**Work required**
Say how many lines of the data contain "ПЛАСТИКОВЫЕ", and nothing more.
======== Provided records
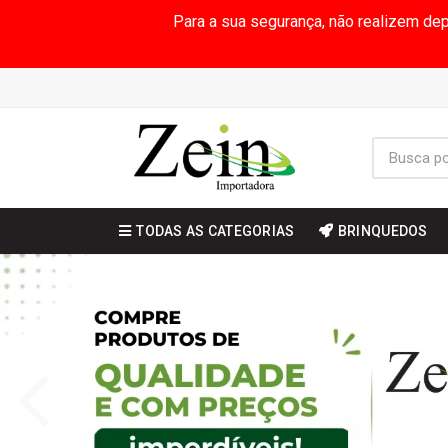
Para a sua segurança, não realizem de
TODAS AS CATEGORIAS
BRINQUEDOS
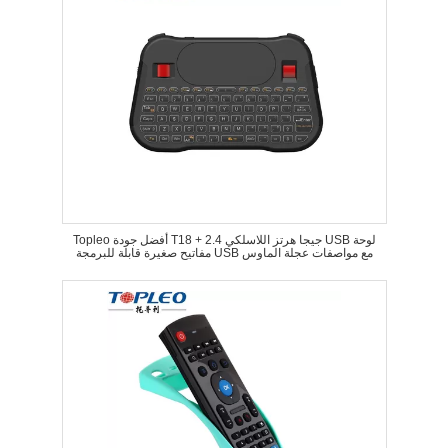
Topleo أفضل جودة T18 + 2.4 جيجا هرتز اللاسلكي USB لوحة
مفاتيح صغيرة قابلة للبرمجة USB مع مواصفات عجلة الماوس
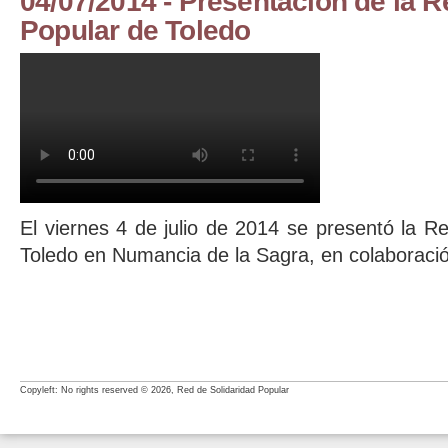
04/07/2014 - Presentación de la R
Popular de Toledo
04/07/2014 Presentación RSP Toledo
El viernes 4 de julio de 2014 se presentó la R
Toledo en Numancia de la Sagra, en colaboració
Copyleft: No rights reserved © 2026, Red de Solidaridad Popular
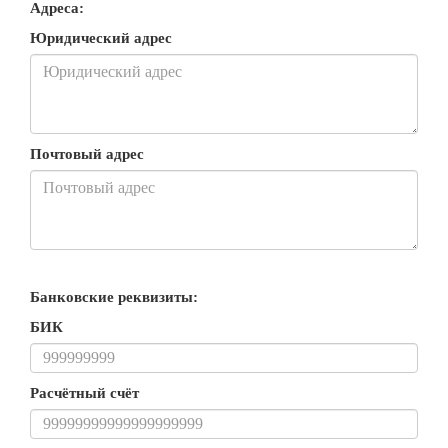
Адреса:
Юридический адрес
Почтовый адрес
Банковские реквизиты:
БИК
Расчётный счёт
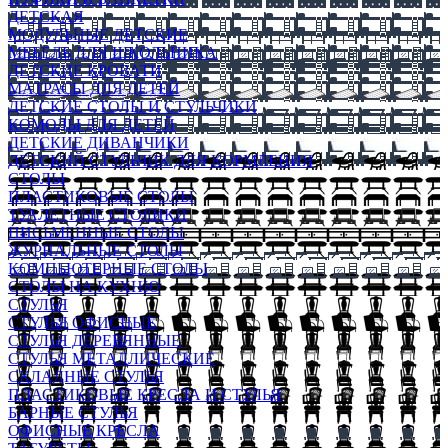
ДЕТСКАЯ
МОДУЛЬНЫЕ ДЕТСКИЕ
МЕБЕЛЬ ДЛЯ ШКОЛЬНИКА
ДЕТСКИЕ КРОВАТИ
МАТРАСЫ ДЛЯ ДЕТЕЙ
ДЕТСКИЕ СТОЛЫ И СТУЛЬЧИКИ
КОМОДЫ ДЛЯ ДЕТЕЙ
ДЕТСКИЕ ДИВАНЧИКИ
ДЕТСКИЙ СТУЛЬЧИК ДЛЯ КОРМЛЕНИЯ
СТОЛЫ
ПЛАСТИКОВЫЕ СТОЛЫ
ТУАЛЕТНЫЕ СТОЛИКИ
ПИСЬМЕННЫЕ СТОЛЫ
ЖУРНАЛЬНЫЕ СТОЛЫ
КОМПЬЮТЕРНЫЕ СТОЛЫ
СТОЛЫ НА КУХНЮ
СТУЛЬЯ
СТУЛЬЯ ОФИСНЫЕ
СТУЛЬЯ ДЕРЕВЯННЫЕ
СТУЛЬЯ МЕТАЛЛИЧЕСКИЕ
СКЛАДНЫЕ СТУЛЬЯ
ПЛАСТИКОВЫЕ КРЕСЛА И СТУЛЬЯ
БАРНЫЕ СТУЛЬЯ
ОФИСНЫЕ КРЕСЛА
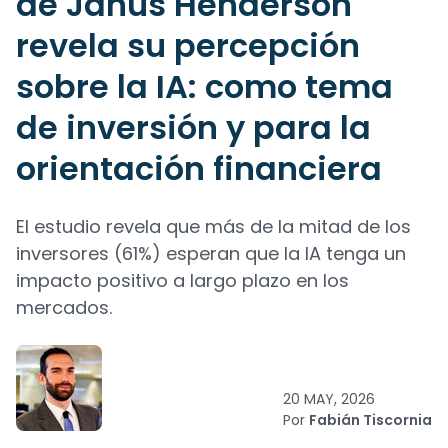
de Janus Henderson
revela su percepción
sobre la IA: como tema
de inversión y para la
orientación financiera
El estudio revela que más de la mitad de los
inversores (61%) esperan que la IA tenga un
impacto positivo a largo plazo en los
mercados.
20 MAY, 2026
Por
Fabián Tiscornia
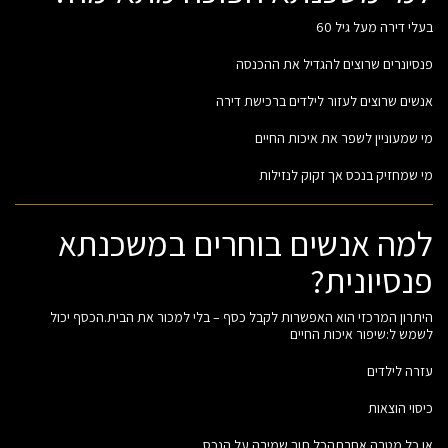
בעלי דירה מעל גיל 60
פנסיונרים שרוצים להגדיל את ההכנסה
אנשים שרוצים לעזור לילדים ברכישת דירה
מי שמעוניין לשפר את איכות החיים
מי שמחזיק בנכס אך זקוק לנזילות
למה אנשים בוחרים במשכנתא
פנסיונית?
היתרון המרכזי הוא האפשרות לקבל כסף – בלי למכור את הבית.הכסף יכול
לשמש ל:שיפור איכות החיים
עזרה לילדים
כיסוי הוצאות
או כל מטרה אחרתהכל תוך שמירה על הנכס.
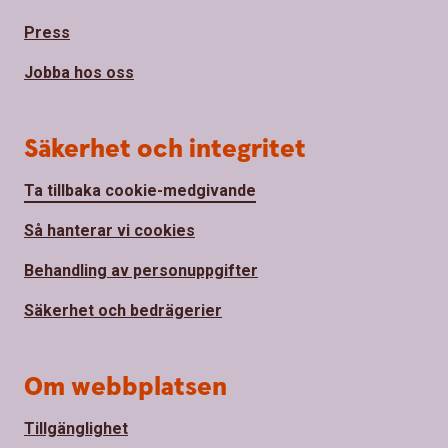
Press
Jobba hos oss
Säkerhet och integritet
Ta tillbaka cookie-medgivande
Så hanterar vi cookies
Behandling av personuppgifter
Säkerhet och bedrägerier
Om webbplatsen
Tillgänglighet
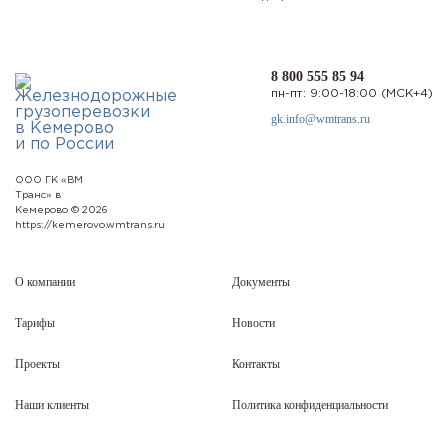
8 800 555 85 94
пн-пт: 9:00-18:00 (МСК+4)
gk.info@wmtrans.ru
ООО ГК «ВМ
Транс» в
Кемерово © 2026
https://kemerovo.wmtrans.ru
О компании
Документы
Тарифы
Новости
Проекты
Контакты
Наши клиенты
Политика конфиденциальности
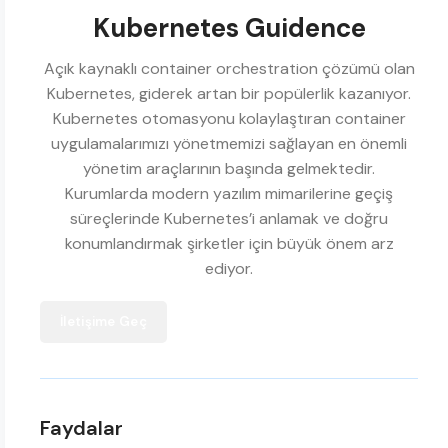
Kubernetes Guidence
Açık kaynaklı container orchestration çözümü olan
Kubernetes, giderek artan bir popülerlik kazanıyor.
Kubernetes otomasyonu kolaylaştıran container
uygulamalarımızı yönetmemizi sağlayan en önemli
yönetim araçlarının başında gelmektedir.
Kurumlarda modern yazılım mimarilerine geçiş
süreçlerinde Kubernetes’i anlamak ve doğru
konumlandırmak şirketler için büyük önem arz
ediyor.
İletişime Geç
Faydalar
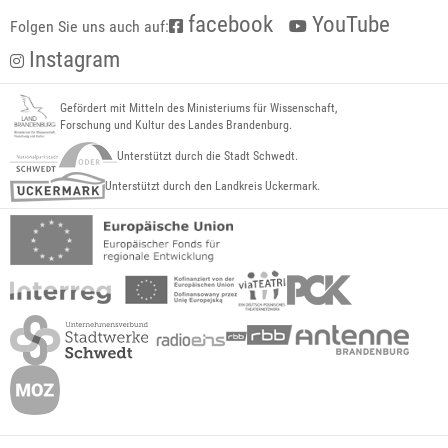
facebook
YouTube
Folgen Sie uns auch auf:
Instagram
Gefördert mit Mitteln des Ministeriums für Wissenschaft,
Forschung und Kultur des Landes Brandenburg.
Unterstützt durch die Stadt Schwedt.
Unterstützt durch den Landkreis Uckermark.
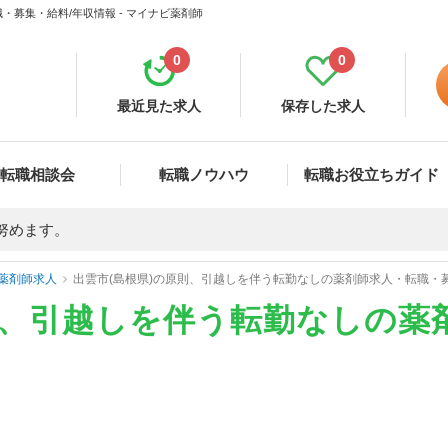
・募集・給料/年収情報 - マイナビ薬剤師
0
0
最近見た求人
保存した求人
転職相談会
転職ノウハウ
転職お役立ちガイド
努めます。
薬剤師求人
出雲市(島根県)の原則、引越しを伴う転勤なしの薬剤師求人・転職・
則、引越しを伴う転勤なしの薬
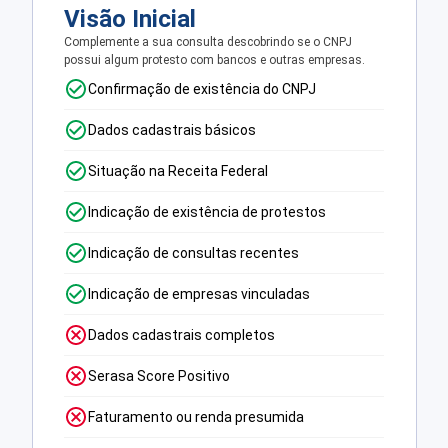
Visão Inicial
Complemente a sua consulta descobrindo se o CNPJ
possui algum protesto com bancos e outras empresas.
Confirmação de existência do CNPJ
Dados cadastrais básicos
Situação na Receita Federal
Indicação de existência de protestos
Indicação de consultas recentes
Indicação de empresas vinculadas
Dados cadastrais completos
Serasa Score Positivo
Faturamento ou renda presumida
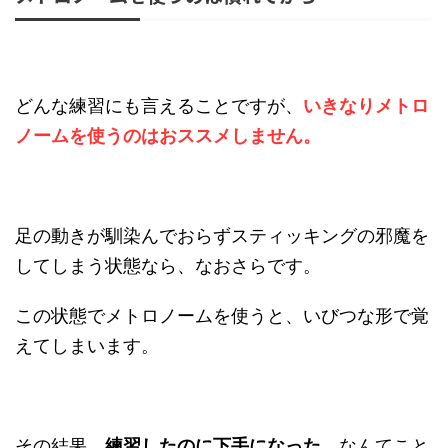
どんな練習にも言えることですが、
いきなりメトロ
ノームを使うのはおススメしません。
足の動きが馴染んでおらずスティッキングの邪魔を
してしまう状態なら、なおさらです。
この状態でメトロノームを使うと、いびつな形で覚
えてしまいます。
その結果、
練習したのに下手になった
、なんてこと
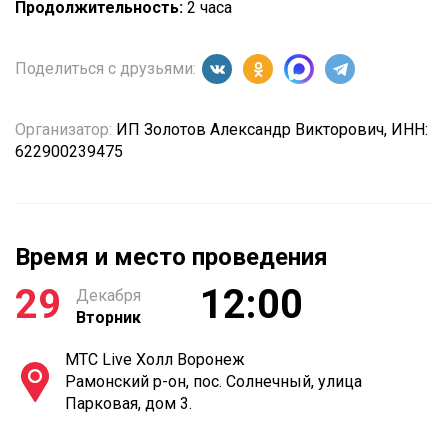
Продолжительность:
2 часа
Поделиться с друзьями:
Организатор:
ИП Золотов Александр Викторович, ИНН:
622900239475
Время и место проведения
29
12:00
Декабря
Вторник
МТС Live Холл Воронеж
Рамонский р-он, пос. Солнечный, улица
Парковая, дом 3.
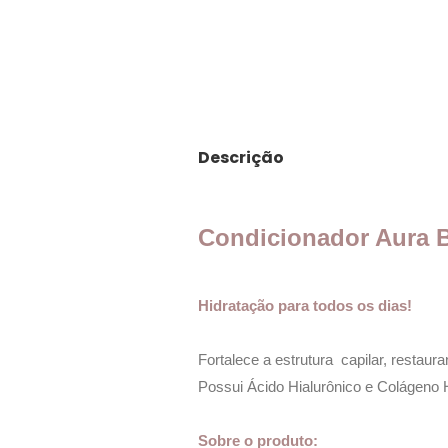
Descrição
Condicionador Aura 
Hidratação para todos os dias!
Fortalece a estrutura capilar, restau
Possui Ácido Hialurônico e Colágeno H
Sobre o produto:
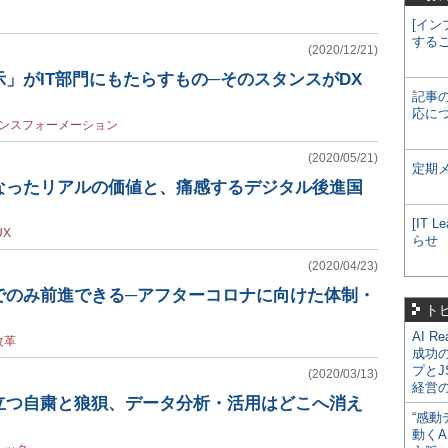
[イン
する
(2020/12/21)
」がIT部門にもたらすもの─そのスタンスがDX
記事
応に
ンスフォーメーション
(2020/05/21)
定期
なったリアルの価値と、痛感するデジタル後進国
[IT
UX
らせ
(2020/04/23)
でのみ前進できる─アフターコロナに向けた体制・
ト
AI R
改革
成功
プとJ
(2020/03/13)
経営
立つ自粛と狼狽、データ分析・活用はどこへ消え
“感動
動くA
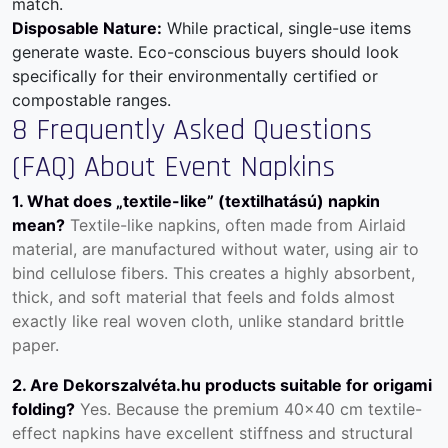
match.
Disposable Nature:
While practical, single-use items
generate waste. Eco-conscious buyers should look
specifically for their environmentally certified or
compostable ranges.
8 Frequently Asked Questions
(FAQ) About Event Napkins
1. What does „textile-like” (textilhatású) napkin
mean?
Textile-like napkins, often made from Airlaid
material, are manufactured without water, using air to
bind cellulose fibers. This creates a highly absorbent,
thick, and soft material that feels and folds almost
exactly like real woven cloth, unlike standard brittle
paper.
2. Are Dekorszalvéta.hu products suitable for origami
folding?
Yes. Because the premium 40×40 cm textile-
effect napkins have excellent stiffness and structural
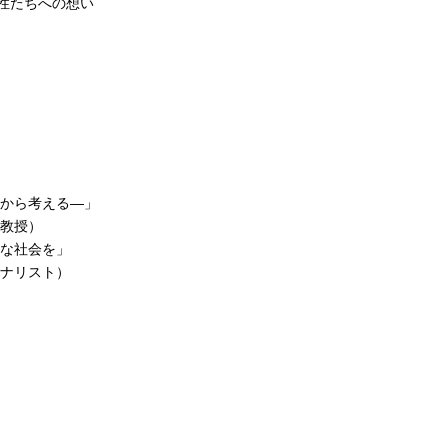
性たちへの想い
点から考える―」
教授）
な社会を」
ナリスト）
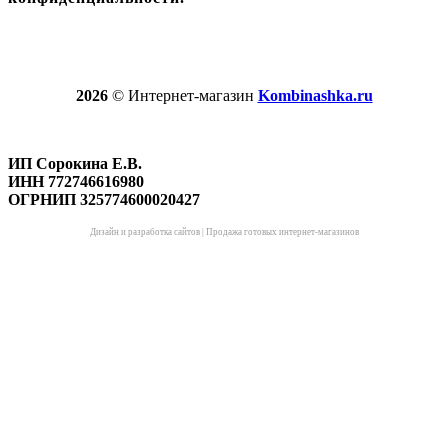
2026
© Интернет-магазин
Kombinashka.ru
ИП Сорокина Е.В.
ИНН 772746616980
ОГРНИП 325774600020427
Дизайн и разработка сайтов
|
Продажа готовых интернет-магазинов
================
**Task output**
2